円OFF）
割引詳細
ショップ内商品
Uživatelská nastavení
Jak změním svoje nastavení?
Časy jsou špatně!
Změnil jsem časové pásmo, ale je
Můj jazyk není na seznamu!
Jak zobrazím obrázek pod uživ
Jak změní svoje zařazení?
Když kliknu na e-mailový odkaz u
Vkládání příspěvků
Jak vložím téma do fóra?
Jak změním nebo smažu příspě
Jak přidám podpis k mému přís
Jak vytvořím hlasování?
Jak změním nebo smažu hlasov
* * *
Directions for this task => Reproduce every entry above so that each one matches its source exactly.

Answer box =>
円OFF）
割引詳細
ショップ内商品
Uživatelská nastavení
Jak změním svoje nastavení?
Časy jsou špatně!
Změnil jsem časové pásmo, ale je
Můj jazyk není na seznamu!
Jak zobrazím obrázek pod uživ
Jak změní svoje zařazení?
Když kliknu na e-mailový odkaz u
Vkládání příspěvků
Jak vložím téma do fóra?
Jak změním nebo smažu příspě
Jak přidám podpis k mému přís
Jak vytvořím hlasování?
Jak změním nebo smažu hlasov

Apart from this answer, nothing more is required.